There are now wide swaths of land called ‘shadow zones‘, where health care workers cannot and will not go. As a result, many cases are going undocumented, likely masking the true scale of the outbreak, says the WHO. “Fear is proving to be the most difficult barrier to overcome,” the WHO reports.

Understanding the culture of an area so that control strategies are culturally acceptable will be key to bringing the outbreak under control, Cetron said.

Inadequate global response

This large Ebola outbreak could have been prevented with an effective public health response at the beginning, said Lawrence Gostin, director of the O’Neill Institute for National and Global Health Law at Georgetown University. But the weak health systems of the affected countries left them unprepared to respond to the outbreak, Gostin said. He also said the international community had not responded adequately to the crisis.

Others have been far more critical of the global response: In a recent article in the Washington Post titled, “The world yawns as Ebola takes hold in West Africa,” Dr. Richard E. Besser, chief health editor of ABC news and former acting director of the Centers for Disease Control and Prevention (CDC) said bluntly: “I don’t think the world is getting the message.” He goes on:

The level of response to the Ebola outbreak is totally inadequate. At the CDC, we learned that a military-style response during a major health crisis saves lives…

We need to establish large field hospitals staffed by Americans to treat the sick. We need to implement infection-control practices to save the lives of health-care providers. We need to staff burial teams to curb disease transmission at funerals. We need to implement systems to detect new flare-ups that can be quickly extinguished. A few thousand U.S. troops could provide the support that is so desperately needed.

Aid ought to be provided on humanitarian grounds alone, he argues — but if that isn’t adequate rationale, he adds that aid offered now could protect us in the West from the non-medical effects of Ebola’s continuing to spread: “Epidemics destabilize governments, and many governments in West Africa have a very short history of stability. U.S. aid would improve global security.”

Similarly, Gostin called for the establishment of an international health systems fund, which would be supported by high-resource countries.
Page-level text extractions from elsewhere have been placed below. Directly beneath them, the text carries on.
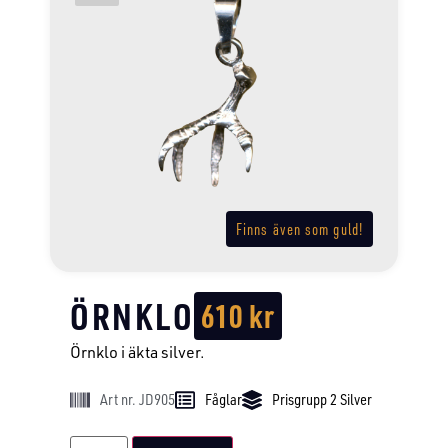
Finns även som guld!
ÖRNKLO
610
kr
Örnklo i äkta silver.
Art nr. JD905
Fåglar
Prisgrupp 2 Silver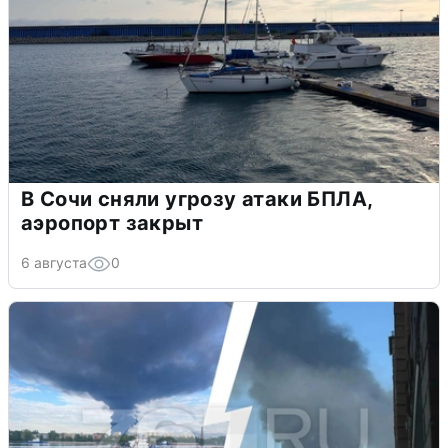
В Сочи сняли угрозу атаки БПЛА,
аэропорт закрыт
6 августа
0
The money would be used to strengthen the health systems in those countries, he said.

“A dedicated International Health Systems Fund at WHO would rebuild broken trust, with the returns of longer, healthier lives and economic development far exceeding the costs,” Gostin wrote in a commentary in the journal The Lancet. “This fund would encompass both emergency response capabilities and enduring health-system development.”

“It is in all states’ interests to contain health hazards that may eventually travel to their shores,” Gostin wrote. “But beyond self-interest are the imperatives of health and social justice—a humanitarian response that would work, now and for the future.”